Project description:Expression data from lack of DNA topoisomerase I, DNA topoisomerase II and complete lack of both topoisomerases

Project description:During meiotic prophase, concurrent transcription, recombination, and chromosome synapsis place substantial topological strain on chromosomal DNA, but the role of topoisomerases in this context remains poorly defined.

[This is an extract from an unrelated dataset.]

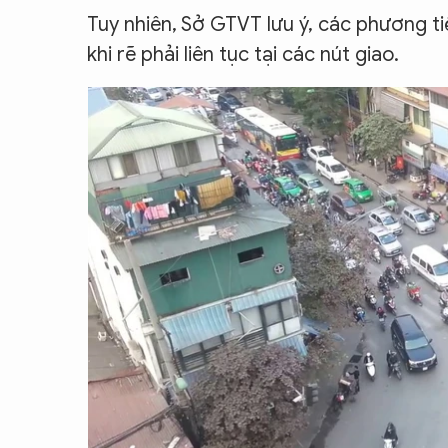
Tuy nhiên, Sở GTVT lưu ý, các phương t
khi rẽ phải liên tục tại các nút giao.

Here, we analyzed the roles topoisomerases I and II (Top1 and Top2) during meiotic prophase in Saccharomyces cerevisiae. We show that both topoisomerases accumulate primarily in promoter-containing intergenic regions of actively transcribing genes, including many meiotic double-strand break (DSB) hotspots. Despite the comparable binding patterns, top1 and top2 mutations have different effects on meiotic recombination. TOP1 disruption delays DSB induction and shortens the window of DSB accumulation by an unknown mechanism. By contrast, temperature-sensitive top2-1 mutants exhibit a marked delay in meiotic chromosome remodeling and elevated DSB signals on synapsed chromosomes. The problems in chromosome remodeling were linked to altered Top2 binding patterns rather than a loss of Top2 catalytic activity and stemmed from a defect in recruiting the chromosome remodeler Pch2/TRIP13 to synapsed chromosomes. No chromosomal defects were observed in the absence of TOP1. Our results imply independent roles for topoisomerases I and II in modulating meiotic chromosome structure and recombination.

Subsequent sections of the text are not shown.